Nel salone settecentesco, fra documenti inediti, immagini inviate dal Fondo Camilleri e un allestimento che celebra il centenario dello scrittore siciliano, le tele dell’Artista Ludovica Randazzo emergono come onde che riflettono linguaggi diversi: la narrativa di Camilleri da un lato, il colore e la visione personale dall’altro.
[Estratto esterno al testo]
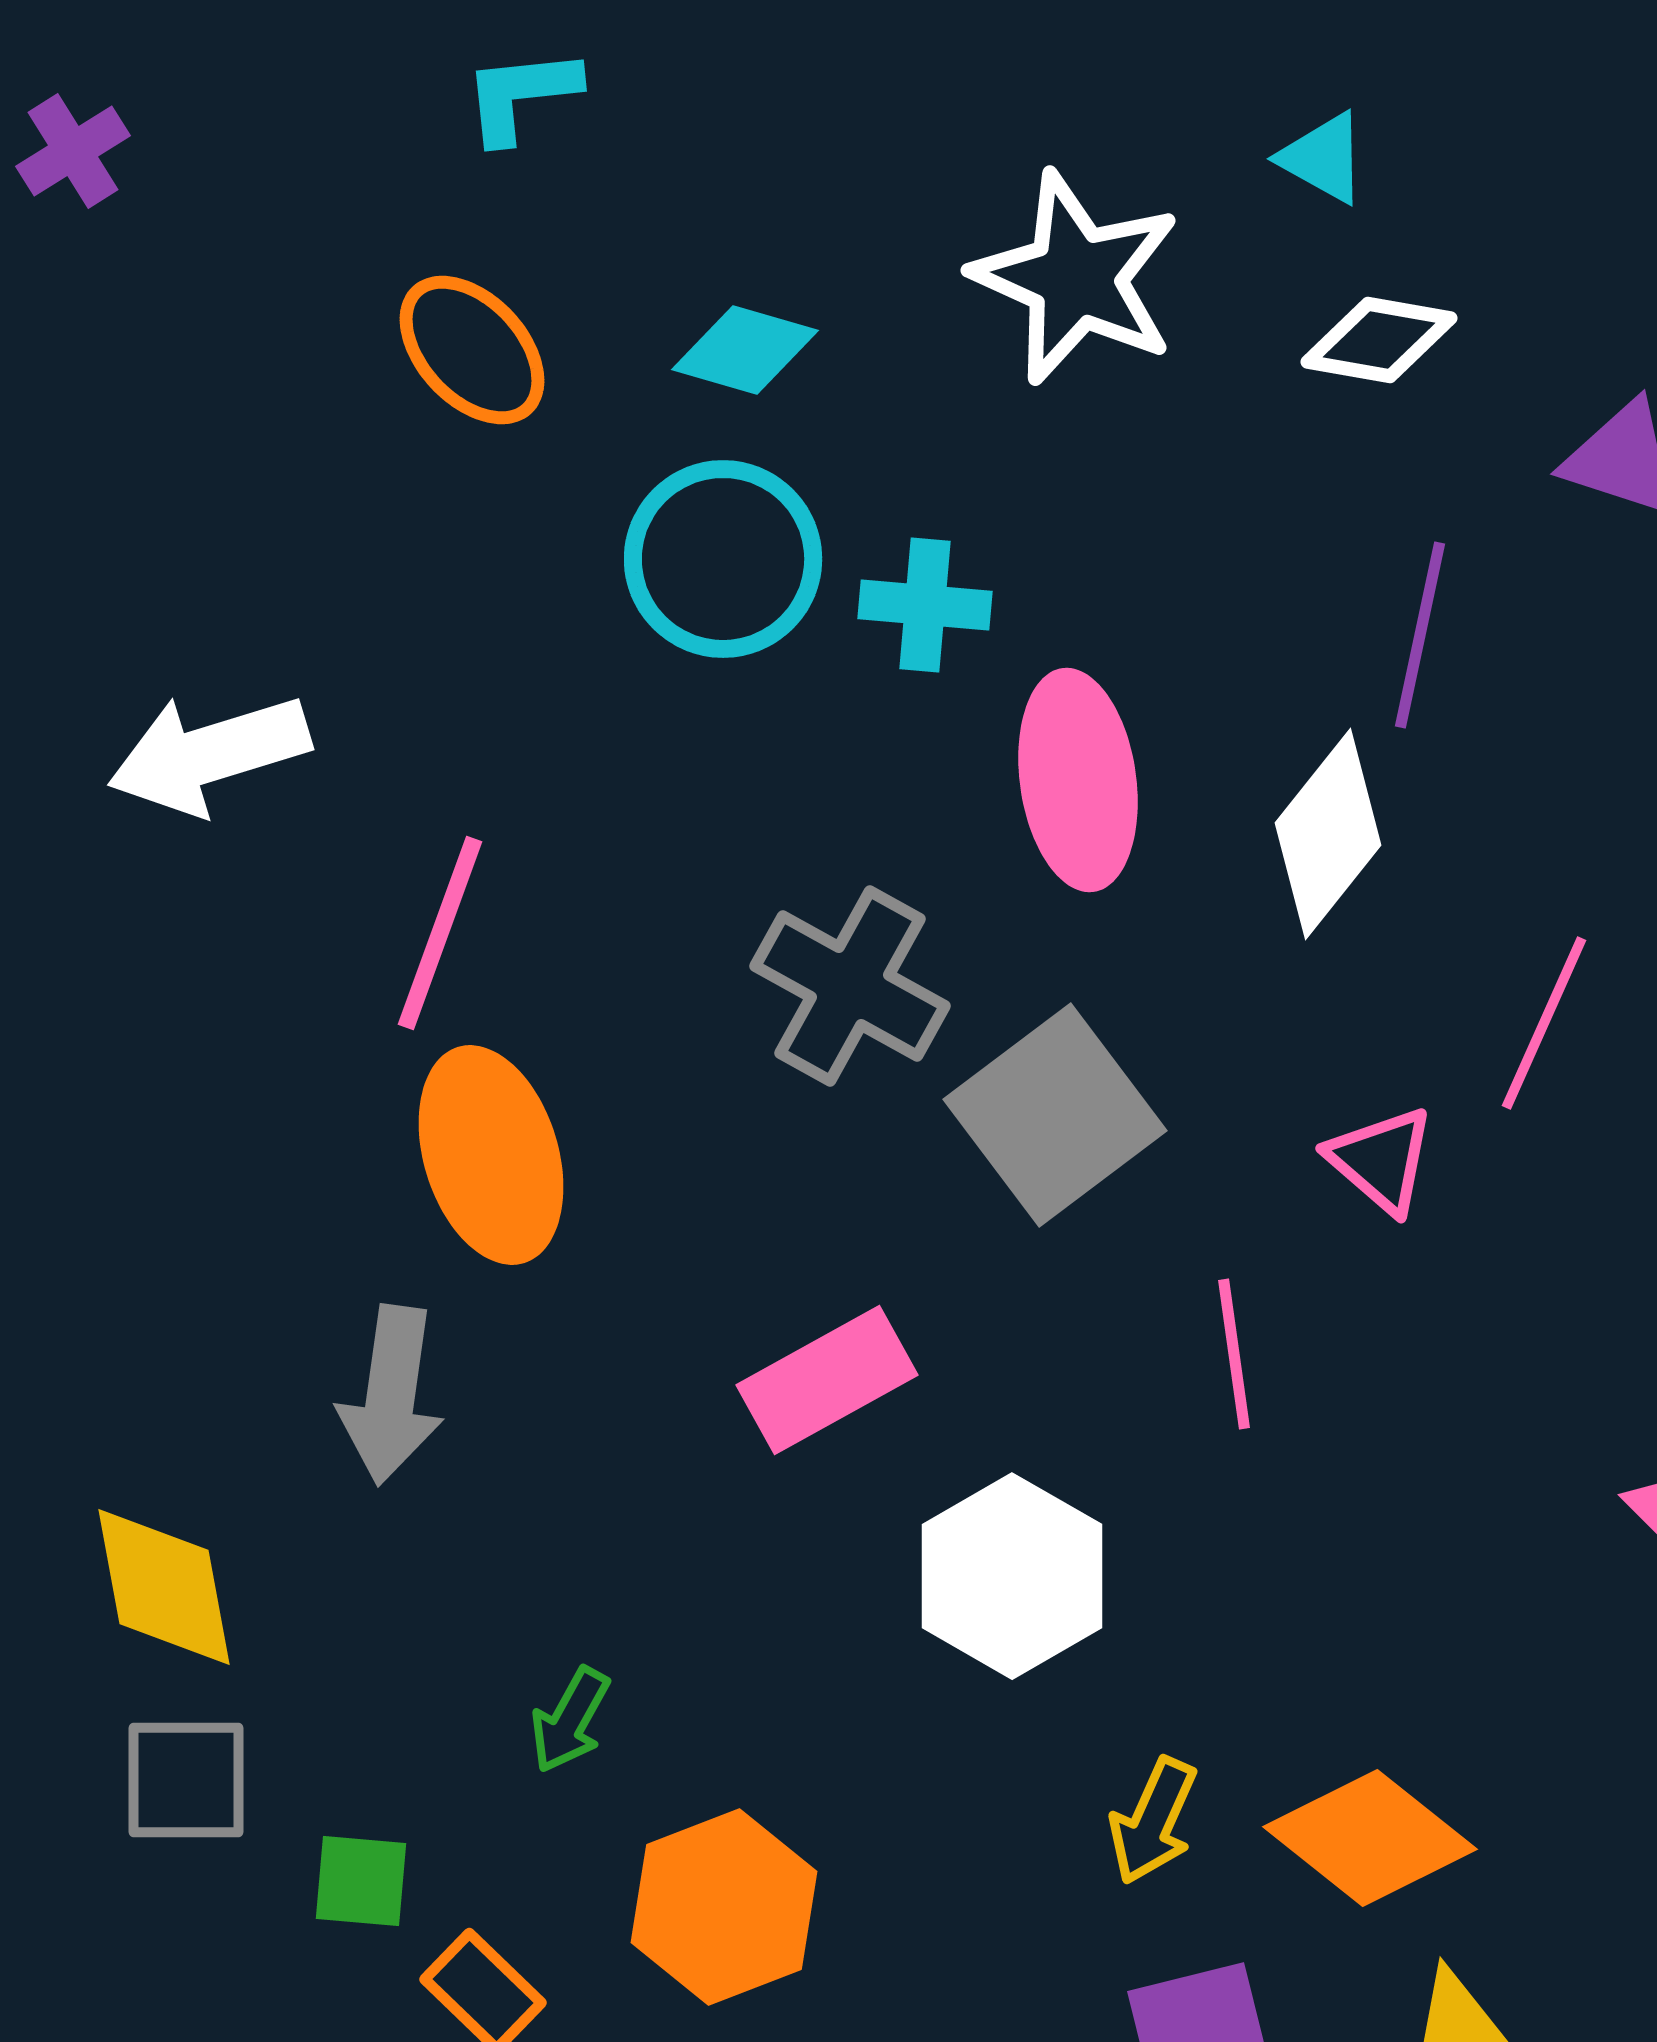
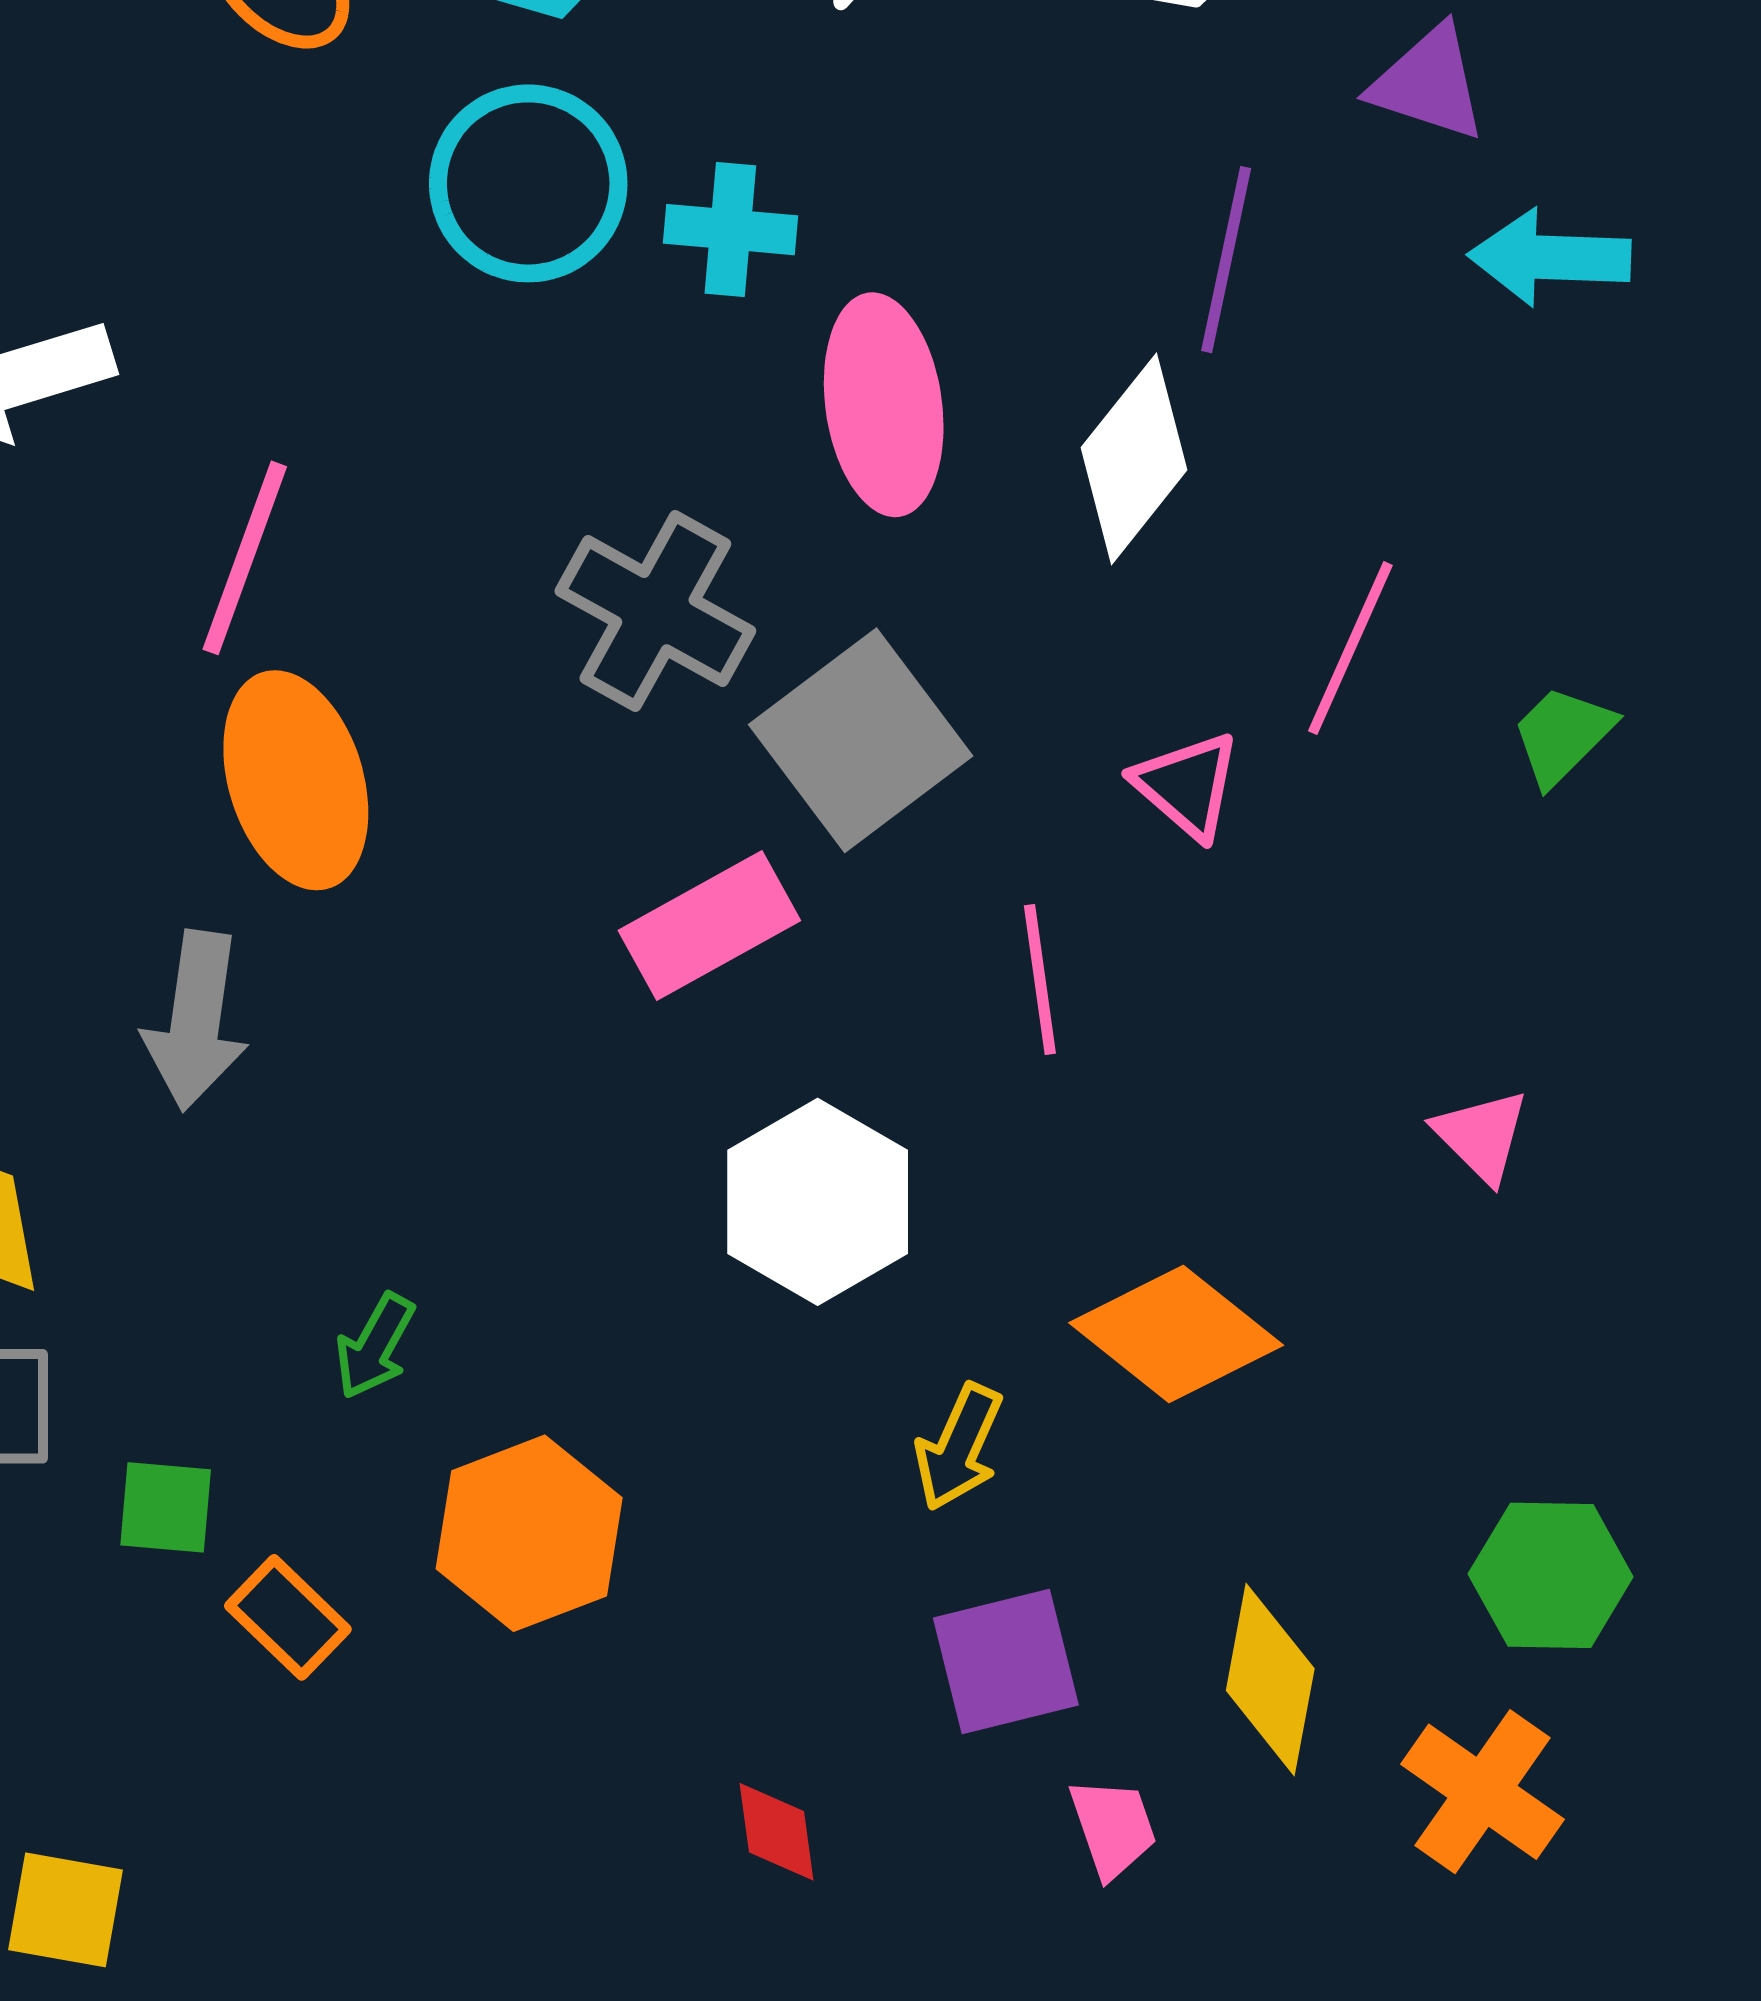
pink rectangle: (827, 1380) -> (709, 925), moved
orange diamond: (1370, 1838) -> (1176, 1334), moved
Il percorso espositivo crea un dialogo ideale tra tele e parole, dove la pittura si intreccia alla voce dello scrittore siciliano. Camilleri stesso, in un’intervista, ricordava:

«Sono nato e cresciuto a cento metri dal mare… quella notte, la prima lontano da casa, mio padre mi chiese: non riesci a dormire? “No, non sento il rumore del mare. Ecco, se lo conosci, il mare te lo porti dentro per sempre.”»

Questo rapporto profondo con il mare, non solo come paesaggio ma come stato d’animo, come origine e ritorno, diventa a Palazzo Spadaro un orizzonte condiviso tra le parole di Camilleri e i colori di Ludovica Randazzo: il mare che protegge e minaccia, che rincuora e rumoreggia, che tiene dentro l’identità siciliana.

L’esposizione ha offerto al pubblico un’occasione per riscoprire Camilleri attraverso i suoi legami più profondi e allo stesso tempo ha celebrato la forza creativa delle giovani voci che dalla Sicilia continuano a dialogare con il mondo, nel segno dell’arte e della letteratura.

Il mare, protagonista sia nella narrativa del Maestro sia nell’arte della Pittrice sciclitana, è diventato simbolo di un legame profondo con la propria terra e della forza creativa che da essa scaturisce.